WHAT IS EXPECTED: Below are entries to reproduce exactly, apart from their pictures.

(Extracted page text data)
——
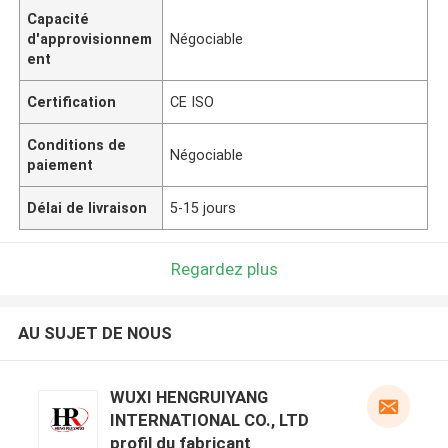
Capacité
d'approvisionnem
Négociable
ent
Certification
CE ISO
Conditions de
Négociable
paiement
Délai de livraison
5-15 jours
Regardez plus
AU SUJET DE NOUS
WUXI HENGRUIYANG
INTERNATIONAL CO., LTD
profil du fabricant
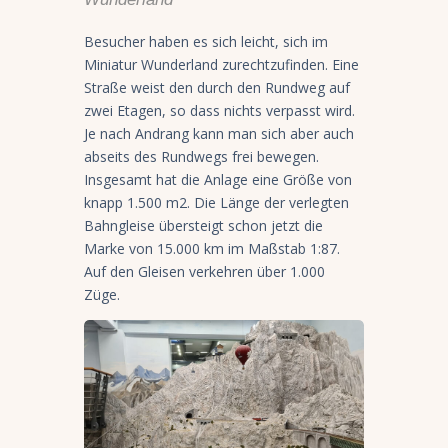
Besucher haben es sich leicht, sich im
Miniatur Wunderland zurechtzufinden. Eine
Straße weist den durch den Rundweg auf
zwei Etagen, so dass nichts verpasst wird.
Je nach Andrang kann man sich aber auch
abseits des Rundwegs frei bewegen.
Insgesamt hat die Anlage eine Größe von
knapp 1.500 m2. Die Länge der verlegten
Bahngleise übersteigt schon jetzt die
Marke von 15.000 km im Maßstab 1:87.
Auf den Gleisen verkehren über 1.000
Züge.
——
EXERCISE ANSWER:
Capacité
d'approvisionnem
Négociable
ent
Certification
CE ISO
Conditions de
Négociable
paiement
Délai de livraison
5-15 jours
Regardez plus
AU SUJET DE NOUS
WUXI HENGRUIYANG
INTERNATIONAL CO., LTD
profil du fabricant
Besucher haben es sich leicht, sich im
Miniatur Wunderland zurechtzufinden. Eine
Straße weist den durch den Rundweg auf
zwei Etagen, so dass nichts verpasst wird.
Je nach Andrang kann man sich aber auch
abseits des Rundwegs frei bewegen.
Insgesamt hat die Anlage eine Größe von
knapp 1.500 m2. Die Länge der verlegten
Bahngleise übersteigt schon jetzt die
Marke von 15.000 km im Maßstab 1:87.
Auf den Gleisen verkehren über 1.000
Züge.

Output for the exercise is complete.